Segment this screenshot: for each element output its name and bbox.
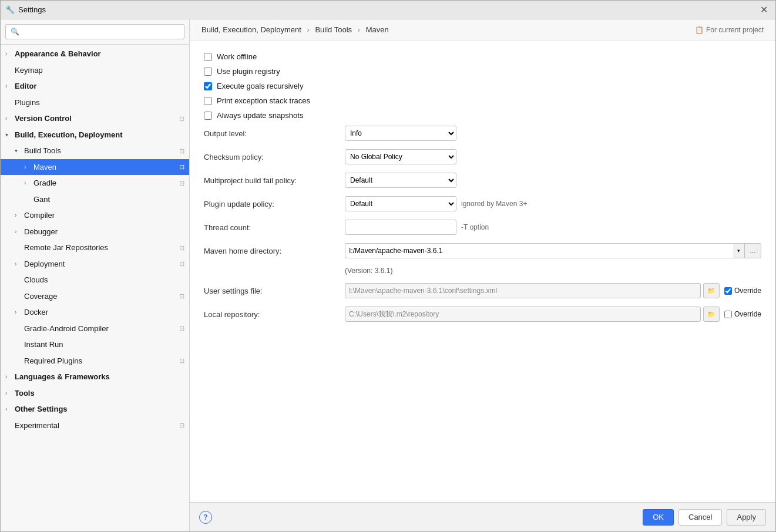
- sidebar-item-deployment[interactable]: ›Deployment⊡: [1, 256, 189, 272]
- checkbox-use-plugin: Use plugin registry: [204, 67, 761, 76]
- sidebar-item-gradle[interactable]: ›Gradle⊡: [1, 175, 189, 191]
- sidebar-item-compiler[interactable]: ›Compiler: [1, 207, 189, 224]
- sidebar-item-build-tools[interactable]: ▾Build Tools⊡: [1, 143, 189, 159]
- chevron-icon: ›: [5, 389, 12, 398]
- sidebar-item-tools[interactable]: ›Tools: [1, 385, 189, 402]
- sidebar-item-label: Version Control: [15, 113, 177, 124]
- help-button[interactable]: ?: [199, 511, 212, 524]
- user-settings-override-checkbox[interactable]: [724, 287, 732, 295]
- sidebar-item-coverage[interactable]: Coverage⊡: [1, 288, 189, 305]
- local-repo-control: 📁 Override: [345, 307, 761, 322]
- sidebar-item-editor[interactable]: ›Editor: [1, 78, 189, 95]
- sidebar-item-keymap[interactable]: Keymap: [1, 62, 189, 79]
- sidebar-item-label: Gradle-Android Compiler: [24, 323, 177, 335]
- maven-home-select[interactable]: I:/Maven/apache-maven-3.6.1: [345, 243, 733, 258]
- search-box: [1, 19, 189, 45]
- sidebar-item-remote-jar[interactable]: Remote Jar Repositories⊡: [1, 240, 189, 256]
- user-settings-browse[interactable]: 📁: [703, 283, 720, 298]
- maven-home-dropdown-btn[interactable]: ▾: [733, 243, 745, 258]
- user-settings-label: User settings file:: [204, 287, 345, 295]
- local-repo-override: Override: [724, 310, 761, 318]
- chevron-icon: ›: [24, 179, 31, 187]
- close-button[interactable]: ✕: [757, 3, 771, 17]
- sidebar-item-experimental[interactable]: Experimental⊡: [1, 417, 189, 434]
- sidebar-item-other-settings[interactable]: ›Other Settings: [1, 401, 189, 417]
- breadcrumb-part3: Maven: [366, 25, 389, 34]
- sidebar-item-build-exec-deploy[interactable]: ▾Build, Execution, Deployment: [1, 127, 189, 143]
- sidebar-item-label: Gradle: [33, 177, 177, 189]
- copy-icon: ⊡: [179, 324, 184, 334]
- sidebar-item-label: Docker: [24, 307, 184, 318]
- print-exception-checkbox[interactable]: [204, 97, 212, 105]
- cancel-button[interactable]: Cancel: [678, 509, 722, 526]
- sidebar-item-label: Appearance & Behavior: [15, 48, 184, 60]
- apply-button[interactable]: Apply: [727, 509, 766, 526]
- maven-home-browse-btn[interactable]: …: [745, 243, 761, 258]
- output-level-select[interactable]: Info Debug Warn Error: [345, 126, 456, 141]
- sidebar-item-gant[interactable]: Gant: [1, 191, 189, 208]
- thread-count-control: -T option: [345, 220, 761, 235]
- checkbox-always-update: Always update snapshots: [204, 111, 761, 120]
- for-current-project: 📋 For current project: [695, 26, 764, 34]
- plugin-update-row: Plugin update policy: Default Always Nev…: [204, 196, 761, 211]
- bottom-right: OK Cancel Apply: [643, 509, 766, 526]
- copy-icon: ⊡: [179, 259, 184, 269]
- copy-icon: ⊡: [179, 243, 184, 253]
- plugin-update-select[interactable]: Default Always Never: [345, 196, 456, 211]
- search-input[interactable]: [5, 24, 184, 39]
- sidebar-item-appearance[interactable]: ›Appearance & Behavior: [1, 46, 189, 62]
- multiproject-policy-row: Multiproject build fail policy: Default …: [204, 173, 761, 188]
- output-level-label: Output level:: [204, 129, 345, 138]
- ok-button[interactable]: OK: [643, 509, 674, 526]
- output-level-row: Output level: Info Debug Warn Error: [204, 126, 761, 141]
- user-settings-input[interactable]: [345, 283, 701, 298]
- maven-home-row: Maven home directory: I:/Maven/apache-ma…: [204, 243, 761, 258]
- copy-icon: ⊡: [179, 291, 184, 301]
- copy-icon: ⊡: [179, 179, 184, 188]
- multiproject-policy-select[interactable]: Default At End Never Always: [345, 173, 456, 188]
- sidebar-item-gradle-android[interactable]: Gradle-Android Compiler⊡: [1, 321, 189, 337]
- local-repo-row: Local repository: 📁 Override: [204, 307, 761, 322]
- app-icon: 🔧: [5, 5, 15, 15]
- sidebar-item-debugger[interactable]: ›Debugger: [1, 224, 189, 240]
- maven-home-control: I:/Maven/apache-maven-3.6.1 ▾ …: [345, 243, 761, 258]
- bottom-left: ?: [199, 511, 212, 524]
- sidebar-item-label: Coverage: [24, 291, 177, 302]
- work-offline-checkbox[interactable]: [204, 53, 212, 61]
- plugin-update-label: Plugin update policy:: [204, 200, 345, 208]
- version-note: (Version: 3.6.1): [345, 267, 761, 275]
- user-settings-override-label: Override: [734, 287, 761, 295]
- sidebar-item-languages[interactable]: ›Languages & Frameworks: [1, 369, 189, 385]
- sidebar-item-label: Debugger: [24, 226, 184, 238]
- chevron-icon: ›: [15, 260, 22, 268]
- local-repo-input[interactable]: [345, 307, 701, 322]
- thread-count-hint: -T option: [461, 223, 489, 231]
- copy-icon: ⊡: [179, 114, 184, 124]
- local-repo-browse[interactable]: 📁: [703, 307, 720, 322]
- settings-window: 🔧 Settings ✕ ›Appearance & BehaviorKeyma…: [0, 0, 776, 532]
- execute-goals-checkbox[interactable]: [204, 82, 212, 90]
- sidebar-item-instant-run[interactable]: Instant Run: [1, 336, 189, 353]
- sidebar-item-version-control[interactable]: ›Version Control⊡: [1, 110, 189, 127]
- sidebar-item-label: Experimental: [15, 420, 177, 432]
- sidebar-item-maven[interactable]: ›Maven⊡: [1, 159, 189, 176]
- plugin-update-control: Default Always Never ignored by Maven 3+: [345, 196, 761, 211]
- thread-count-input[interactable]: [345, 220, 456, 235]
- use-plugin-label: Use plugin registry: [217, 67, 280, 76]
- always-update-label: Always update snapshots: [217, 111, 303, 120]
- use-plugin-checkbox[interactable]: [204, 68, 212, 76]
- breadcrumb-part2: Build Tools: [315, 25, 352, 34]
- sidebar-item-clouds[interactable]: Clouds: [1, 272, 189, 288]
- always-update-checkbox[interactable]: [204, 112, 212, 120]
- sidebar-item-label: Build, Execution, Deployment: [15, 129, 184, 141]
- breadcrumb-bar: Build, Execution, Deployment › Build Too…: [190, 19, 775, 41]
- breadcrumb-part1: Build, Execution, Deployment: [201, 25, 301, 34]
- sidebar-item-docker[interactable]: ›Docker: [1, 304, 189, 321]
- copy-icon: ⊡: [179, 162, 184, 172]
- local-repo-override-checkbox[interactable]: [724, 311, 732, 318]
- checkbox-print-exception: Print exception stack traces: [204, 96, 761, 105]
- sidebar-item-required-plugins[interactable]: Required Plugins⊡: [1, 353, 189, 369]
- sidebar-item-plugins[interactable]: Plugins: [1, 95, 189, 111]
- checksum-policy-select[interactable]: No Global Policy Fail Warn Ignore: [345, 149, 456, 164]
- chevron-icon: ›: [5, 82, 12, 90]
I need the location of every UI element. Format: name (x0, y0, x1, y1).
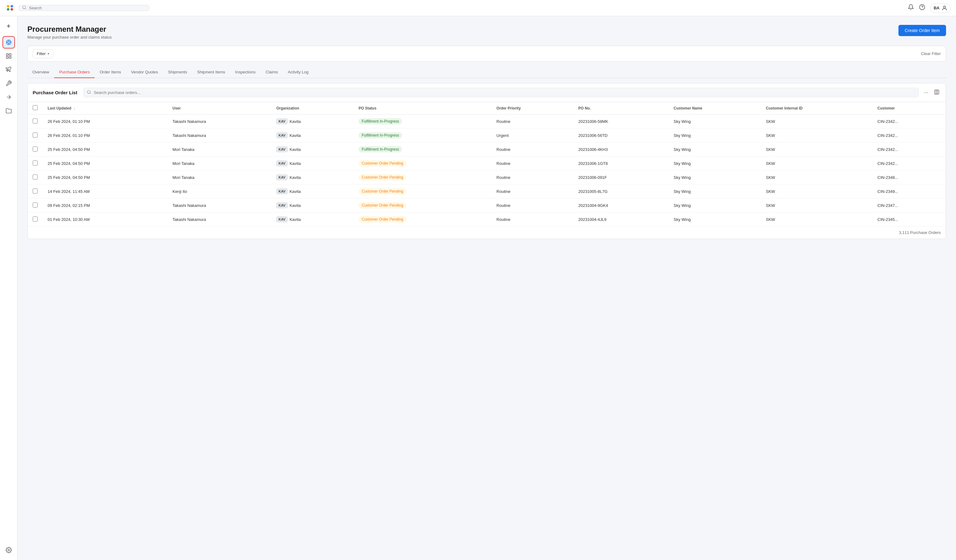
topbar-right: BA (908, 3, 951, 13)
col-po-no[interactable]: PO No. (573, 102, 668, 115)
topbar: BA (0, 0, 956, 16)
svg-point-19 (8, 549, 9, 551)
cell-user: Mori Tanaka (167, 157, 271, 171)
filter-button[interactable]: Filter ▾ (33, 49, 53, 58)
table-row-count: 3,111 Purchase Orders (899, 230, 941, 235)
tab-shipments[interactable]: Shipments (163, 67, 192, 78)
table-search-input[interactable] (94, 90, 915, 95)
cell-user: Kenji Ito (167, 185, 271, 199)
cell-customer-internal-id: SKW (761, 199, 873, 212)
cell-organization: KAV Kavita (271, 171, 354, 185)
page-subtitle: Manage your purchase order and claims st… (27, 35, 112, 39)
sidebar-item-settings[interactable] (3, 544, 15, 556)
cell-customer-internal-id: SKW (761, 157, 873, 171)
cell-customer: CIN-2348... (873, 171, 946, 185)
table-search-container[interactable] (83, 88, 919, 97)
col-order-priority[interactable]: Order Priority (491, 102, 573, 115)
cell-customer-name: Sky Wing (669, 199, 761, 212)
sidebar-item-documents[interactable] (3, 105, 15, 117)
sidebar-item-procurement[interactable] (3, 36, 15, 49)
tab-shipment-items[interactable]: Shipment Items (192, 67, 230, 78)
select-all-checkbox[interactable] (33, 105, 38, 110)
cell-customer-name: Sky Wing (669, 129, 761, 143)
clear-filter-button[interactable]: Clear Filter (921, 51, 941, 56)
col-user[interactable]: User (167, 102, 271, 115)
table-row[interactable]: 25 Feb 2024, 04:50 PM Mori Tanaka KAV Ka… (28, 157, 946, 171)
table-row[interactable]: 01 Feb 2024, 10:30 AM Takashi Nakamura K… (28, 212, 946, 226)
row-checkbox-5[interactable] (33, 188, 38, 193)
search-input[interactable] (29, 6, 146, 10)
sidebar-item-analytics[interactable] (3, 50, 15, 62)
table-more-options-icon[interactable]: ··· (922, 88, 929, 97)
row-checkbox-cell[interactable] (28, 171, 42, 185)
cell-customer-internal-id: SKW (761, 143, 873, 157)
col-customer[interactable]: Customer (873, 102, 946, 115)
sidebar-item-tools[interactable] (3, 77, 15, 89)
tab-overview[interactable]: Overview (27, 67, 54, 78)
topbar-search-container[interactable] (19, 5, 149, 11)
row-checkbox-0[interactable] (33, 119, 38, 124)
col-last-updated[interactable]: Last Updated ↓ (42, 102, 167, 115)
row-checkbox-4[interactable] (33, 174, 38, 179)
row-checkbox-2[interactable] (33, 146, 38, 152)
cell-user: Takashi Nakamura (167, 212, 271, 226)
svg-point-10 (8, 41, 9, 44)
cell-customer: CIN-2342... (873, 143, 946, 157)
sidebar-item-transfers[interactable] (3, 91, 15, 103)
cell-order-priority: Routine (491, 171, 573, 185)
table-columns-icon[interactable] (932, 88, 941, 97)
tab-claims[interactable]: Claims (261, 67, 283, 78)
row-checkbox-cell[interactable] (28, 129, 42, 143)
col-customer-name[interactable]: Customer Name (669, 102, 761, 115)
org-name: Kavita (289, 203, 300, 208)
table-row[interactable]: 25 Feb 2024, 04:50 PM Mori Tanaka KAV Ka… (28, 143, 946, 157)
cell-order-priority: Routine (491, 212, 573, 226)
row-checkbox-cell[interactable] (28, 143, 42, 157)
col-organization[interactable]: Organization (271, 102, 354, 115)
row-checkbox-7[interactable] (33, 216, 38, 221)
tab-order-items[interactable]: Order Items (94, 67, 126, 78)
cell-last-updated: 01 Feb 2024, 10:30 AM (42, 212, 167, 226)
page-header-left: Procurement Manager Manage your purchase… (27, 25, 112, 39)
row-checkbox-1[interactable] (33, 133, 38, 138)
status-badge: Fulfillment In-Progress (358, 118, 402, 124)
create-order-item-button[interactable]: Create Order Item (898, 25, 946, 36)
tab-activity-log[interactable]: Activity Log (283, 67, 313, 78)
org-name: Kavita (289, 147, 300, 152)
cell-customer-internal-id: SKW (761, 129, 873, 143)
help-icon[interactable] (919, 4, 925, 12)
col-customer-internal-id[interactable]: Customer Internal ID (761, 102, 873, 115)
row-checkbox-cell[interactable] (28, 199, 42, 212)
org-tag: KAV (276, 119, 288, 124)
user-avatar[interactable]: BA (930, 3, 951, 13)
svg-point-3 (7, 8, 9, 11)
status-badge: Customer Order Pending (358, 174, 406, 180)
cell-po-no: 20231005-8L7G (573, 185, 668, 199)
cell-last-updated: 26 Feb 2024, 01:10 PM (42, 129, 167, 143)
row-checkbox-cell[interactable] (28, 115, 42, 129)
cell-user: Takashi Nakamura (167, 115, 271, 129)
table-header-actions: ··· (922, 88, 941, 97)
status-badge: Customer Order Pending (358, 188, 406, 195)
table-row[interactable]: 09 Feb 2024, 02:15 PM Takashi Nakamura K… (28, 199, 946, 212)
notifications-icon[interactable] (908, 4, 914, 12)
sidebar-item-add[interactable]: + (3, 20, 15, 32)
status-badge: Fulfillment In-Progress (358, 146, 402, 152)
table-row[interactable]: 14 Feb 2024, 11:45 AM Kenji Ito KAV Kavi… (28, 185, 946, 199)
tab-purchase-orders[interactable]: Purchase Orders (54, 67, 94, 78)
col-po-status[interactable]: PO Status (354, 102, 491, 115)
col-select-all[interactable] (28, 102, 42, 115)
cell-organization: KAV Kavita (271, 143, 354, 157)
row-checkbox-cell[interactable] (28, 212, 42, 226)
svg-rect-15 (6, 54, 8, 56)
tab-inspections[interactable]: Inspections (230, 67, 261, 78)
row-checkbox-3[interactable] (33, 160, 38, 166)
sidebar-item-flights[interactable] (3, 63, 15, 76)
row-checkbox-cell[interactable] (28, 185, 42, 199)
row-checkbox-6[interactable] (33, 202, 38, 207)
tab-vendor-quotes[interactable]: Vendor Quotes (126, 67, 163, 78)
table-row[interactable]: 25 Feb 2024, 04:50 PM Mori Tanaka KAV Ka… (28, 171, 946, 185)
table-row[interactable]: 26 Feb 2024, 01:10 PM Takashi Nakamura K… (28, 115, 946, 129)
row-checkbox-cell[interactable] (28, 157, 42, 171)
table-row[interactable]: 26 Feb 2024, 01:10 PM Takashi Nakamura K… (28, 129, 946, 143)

**Instructions to follow**
Output each line of the listing above that has "Apply".

**Output of the task**
- apply-button[interactable]: Apply: [727, 509, 766, 526]
- bottom-right: OK Cancel Apply: [643, 509, 766, 526]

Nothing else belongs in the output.